5 Distributed Computing Architecture

Based on the basic patterns and structures in parallel computing, in distributed reinforcement learning, the large-scale parallel computing architecture can be further explored and investigated. Generally, the system can be composed of the following basic components:

  • Environments: The environment is the component the agent interact with. In large-scale parallel computing of deep reinforcement learning, the environment can have multiple replicas which are mapped to different replicas of actors to gain experience in parallel fashion. Moreover, in model-based reinforcement learning, the model can also be regarded as simulated environment in the system to help learning in parallelization.

  • Actors: The actor concept in the system refers to the component directly interacting with the environment. There can be multiple actors mapping to single or multiple real or simulated environments, and each actor is able to make actions independently with each other in the assigned environment. The action is determined by its own or shared policy network or Q-network from the parameter servers or its corresponding learners. With multiple actions applied sequentially in the environment, trajectories are formed, which will be pushed into the replay memory buffers or directly fed into the learners. As interactions between actor and environment can be costly in time, the parallelization on actors can improve the speed to generate experiences and contributes to the training performance for learners.

  • Replay Memory Buffers: The replay memory buffer is the component to collect the planning trajectories from actors and provide to learners for policy learning or Q learning. As the memory buffer requires to perform fast data writing, shuffling, and data reading, the storage structure should also support in dynamic and parallel fashion. Moreover, as most learners reply on the data in replay memory buffer for training, it is recommended to allocate reply memory buffers closely connected with learners, so as to guarantee the learning efficiency.

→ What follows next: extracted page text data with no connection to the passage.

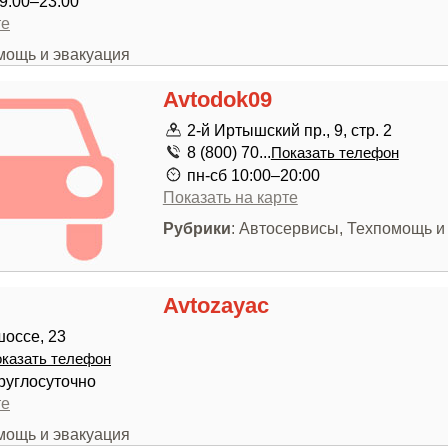
9:00–23:00
те
мощь и эвакуация
Avtodok09
2-й Иртышский пр., 9, стр. 2
8 (800) 70...
Показать телефон
пн-сб 10:00–20:00
Показать на карте
Рубрики
: Автосервисы, Техпомощь и
Avtozayac
оссе, 23
казать телефон
руглосуточно
те
мощь и эвакуация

  • Learners: The learners are the key component for deep reinforcement learning. Based on different deep reinforcement learning algorithms, the structure for each learner will be different. Normally, each learner maintains a policy network or Q-network and trains the deep network weights based on the actors’ experience in replay memory buffers. Before and after training, the learner will communicate with parameter servers for synchronization on deep network weights or its learning gradients. Either synchronous or asynchronous communication approach can be applied between multiple learners and parameter servers.

  • Parameter Servers: The parameter server is the component to collect all information from the learners and maintain the weights of policy network or Q-network in general. The parameter server will periodically synchronize with all learners for weight updates and assist all learners to start learning based on the training results from other learners. Moreover, the parameter server can instruct the actors for its interaction with the environments. In large-scale deep reinforcement learning system, in order to guarantee robustness and efficiency for data interactions from parameter servers to learners and actors, the parameter severs can also be in different kinds of structures and the communication among parameter servers can be centralized or distributed.

The general computing architecture is combined based on the above components. As parallel computing is applicable within each component, the structure can be flexible and easily adapted for the requirements from problems.